═══ Source data

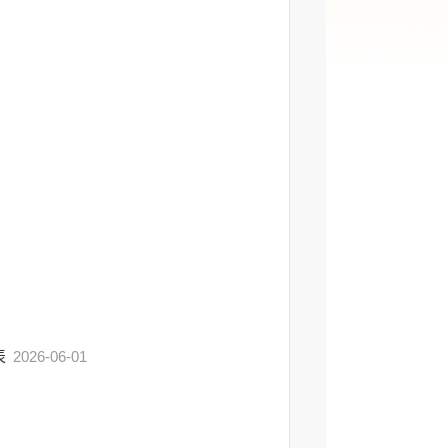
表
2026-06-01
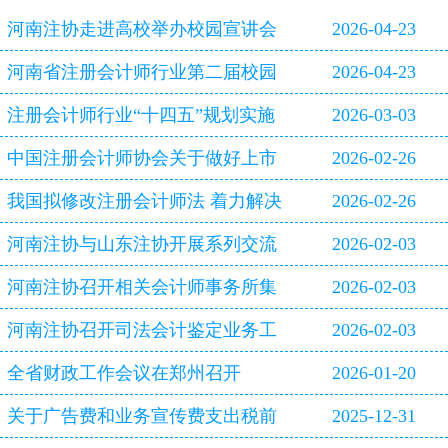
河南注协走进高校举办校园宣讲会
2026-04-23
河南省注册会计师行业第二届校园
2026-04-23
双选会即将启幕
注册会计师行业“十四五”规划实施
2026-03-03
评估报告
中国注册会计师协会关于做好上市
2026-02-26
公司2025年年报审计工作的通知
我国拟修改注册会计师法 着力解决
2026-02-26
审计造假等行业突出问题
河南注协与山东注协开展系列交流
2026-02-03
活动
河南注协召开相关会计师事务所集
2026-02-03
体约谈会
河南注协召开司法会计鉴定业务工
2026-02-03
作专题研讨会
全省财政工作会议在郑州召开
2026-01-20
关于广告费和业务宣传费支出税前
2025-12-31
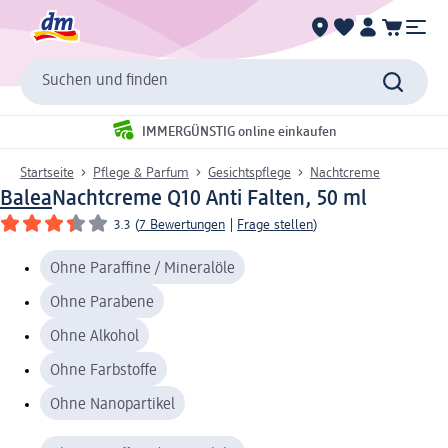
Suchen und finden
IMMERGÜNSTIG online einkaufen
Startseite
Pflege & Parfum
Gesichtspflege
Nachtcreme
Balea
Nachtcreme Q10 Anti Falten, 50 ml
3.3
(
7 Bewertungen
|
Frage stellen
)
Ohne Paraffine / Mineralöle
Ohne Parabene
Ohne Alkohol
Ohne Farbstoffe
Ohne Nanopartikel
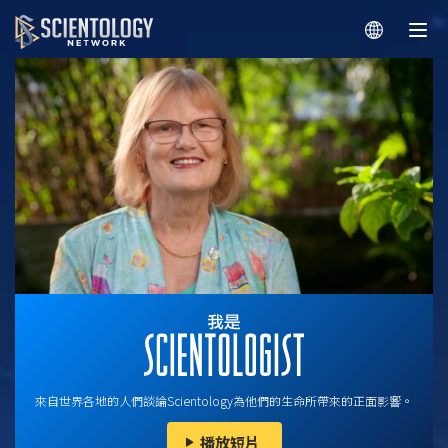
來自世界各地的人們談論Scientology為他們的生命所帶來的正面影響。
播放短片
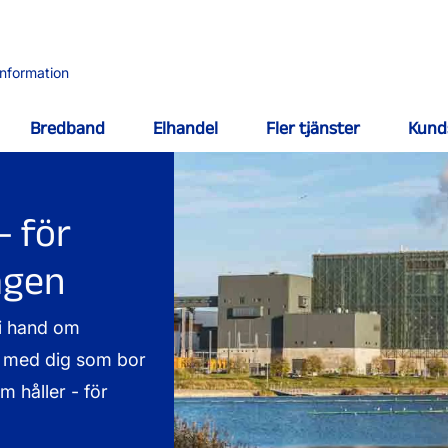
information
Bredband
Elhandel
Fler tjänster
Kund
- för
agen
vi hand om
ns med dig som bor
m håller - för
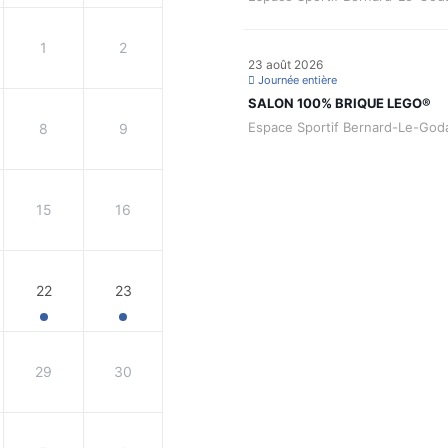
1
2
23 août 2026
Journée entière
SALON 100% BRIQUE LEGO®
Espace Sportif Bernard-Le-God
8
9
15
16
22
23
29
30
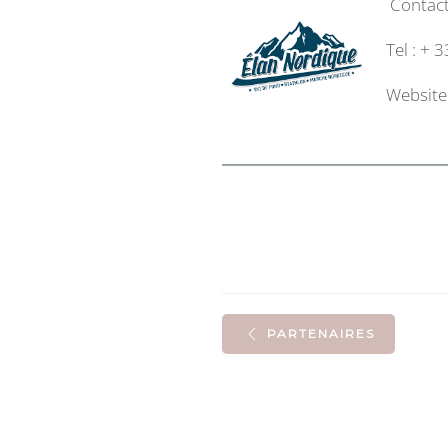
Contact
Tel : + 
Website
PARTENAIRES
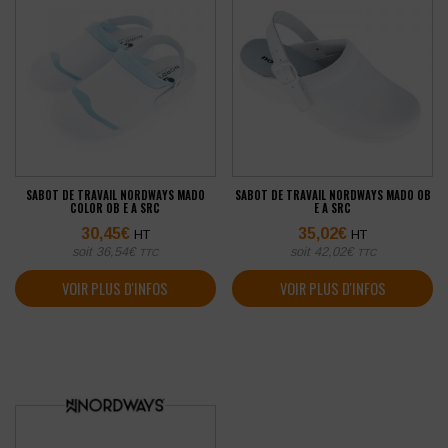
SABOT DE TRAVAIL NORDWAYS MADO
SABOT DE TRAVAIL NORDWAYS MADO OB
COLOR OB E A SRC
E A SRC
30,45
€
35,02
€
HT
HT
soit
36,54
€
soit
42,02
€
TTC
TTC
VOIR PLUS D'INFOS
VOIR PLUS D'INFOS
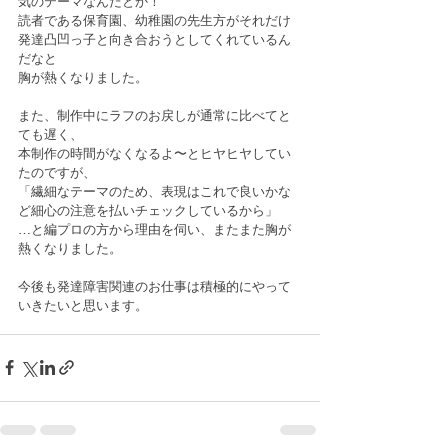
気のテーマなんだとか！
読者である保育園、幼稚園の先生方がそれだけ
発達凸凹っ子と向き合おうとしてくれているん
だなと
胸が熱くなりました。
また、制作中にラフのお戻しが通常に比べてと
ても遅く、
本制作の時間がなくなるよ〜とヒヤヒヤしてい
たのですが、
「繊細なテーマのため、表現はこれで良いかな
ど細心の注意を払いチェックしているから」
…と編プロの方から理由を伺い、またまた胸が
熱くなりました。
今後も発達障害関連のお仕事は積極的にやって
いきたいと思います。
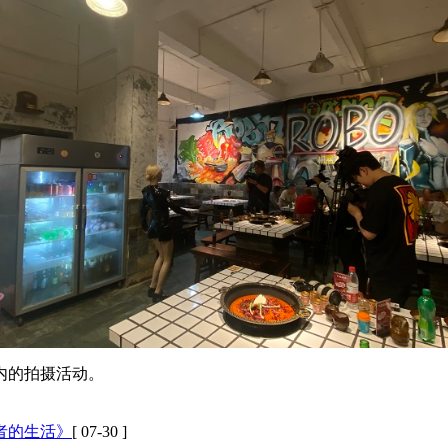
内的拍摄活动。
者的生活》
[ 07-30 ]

══════
═══ Source data

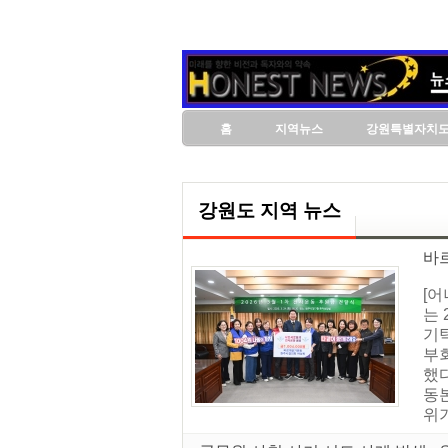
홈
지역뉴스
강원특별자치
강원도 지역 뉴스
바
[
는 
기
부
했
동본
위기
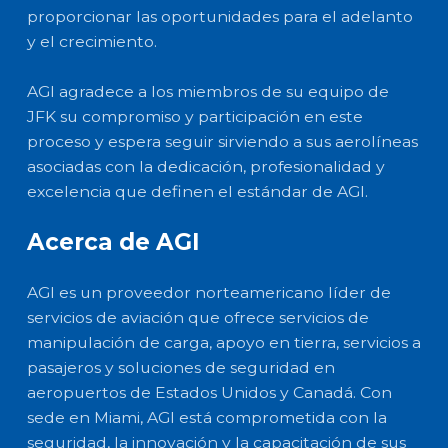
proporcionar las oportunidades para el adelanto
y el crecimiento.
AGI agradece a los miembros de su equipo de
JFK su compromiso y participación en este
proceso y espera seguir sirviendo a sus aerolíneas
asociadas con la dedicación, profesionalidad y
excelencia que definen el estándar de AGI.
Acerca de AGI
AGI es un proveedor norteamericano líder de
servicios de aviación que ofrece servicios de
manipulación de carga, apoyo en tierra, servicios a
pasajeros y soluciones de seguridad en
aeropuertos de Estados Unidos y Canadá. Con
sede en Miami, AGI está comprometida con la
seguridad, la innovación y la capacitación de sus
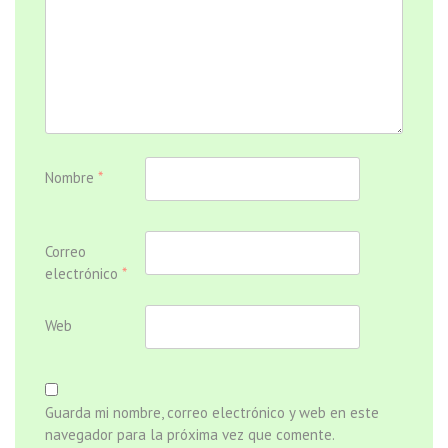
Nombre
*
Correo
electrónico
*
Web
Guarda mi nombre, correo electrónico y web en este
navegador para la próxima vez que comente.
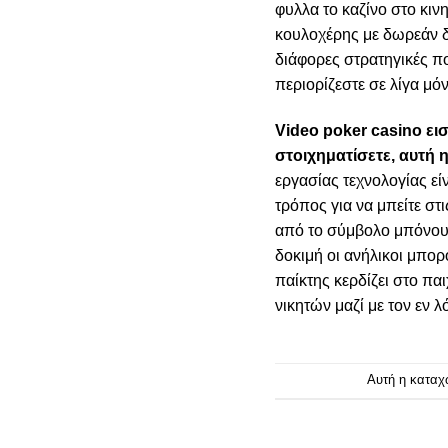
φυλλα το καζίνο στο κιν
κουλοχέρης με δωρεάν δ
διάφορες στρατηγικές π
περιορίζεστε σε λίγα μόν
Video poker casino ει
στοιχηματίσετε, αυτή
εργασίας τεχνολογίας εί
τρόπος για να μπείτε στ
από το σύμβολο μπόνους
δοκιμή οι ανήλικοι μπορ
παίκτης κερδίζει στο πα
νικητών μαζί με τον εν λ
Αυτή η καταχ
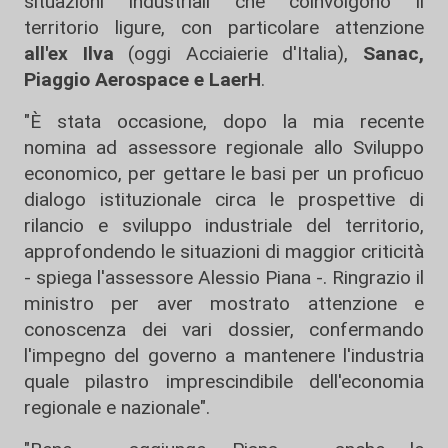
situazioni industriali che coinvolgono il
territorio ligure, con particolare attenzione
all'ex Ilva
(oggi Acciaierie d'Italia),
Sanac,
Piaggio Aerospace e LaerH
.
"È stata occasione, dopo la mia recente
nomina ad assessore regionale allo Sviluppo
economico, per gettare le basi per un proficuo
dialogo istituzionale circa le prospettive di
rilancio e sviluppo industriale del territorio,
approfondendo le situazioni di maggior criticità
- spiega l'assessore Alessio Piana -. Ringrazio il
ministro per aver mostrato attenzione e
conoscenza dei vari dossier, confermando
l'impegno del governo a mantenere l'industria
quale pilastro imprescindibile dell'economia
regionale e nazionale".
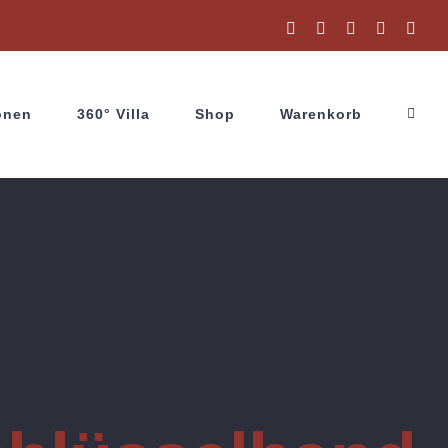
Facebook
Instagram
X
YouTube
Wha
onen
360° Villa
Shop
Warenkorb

══════

* _Problem details_:
Above are the records; copy exactly the lines from the one with "excelencia que definen el estándar de AGI." through the one with "la mia recente", including both, and nothing more. Leave out pictures.

* _Completed exercise_:
excelencia que definen el estándar de AGI.
Acerca de AGI
AGI es un proveedor norteamericano líder de
servicios de aviación que ofrece servicios de
manipulación de carga, apoyo en tierra, servicios a
pasajeros y soluciones de seguridad en
aeropuertos de Estados Unidos y Canadá. Con
sede en Miami, AGI está comprometida con la
seguridad, la innovación y la capacitación de sus
Nombre
*
Correo
electrónico
*
Web
Guarda mi nombre, correo electrónico y web en este
navegador para la próxima vez que comente.
φυλλα το καζίνο στο κιν
κουλοχέρης με δωρεάν δ
διάφορες στρατηγικές π
περιορίζεστε σε λίγα μόν
Video poker casino ει
στοιχηματίσετε, αυτή
εργασίας τεχνολογίας εί
τρόπος για να μπείτε στ
από το σύμβολο μπόνους
δοκιμή οι ανήλικοι μπορ
παίκτης κερδίζει στο πα
νικητών μαζί με τον εν λ
Αυτή η καταχ
situazioni industriali che coinvolgono il
territorio ligure, con particolare attenzione
all'ex Ilva
(oggi Acciaierie d'Italia),
Sanac,
Piaggio Aerospace e LaerH
.
"È stata occasione, dopo la mia recente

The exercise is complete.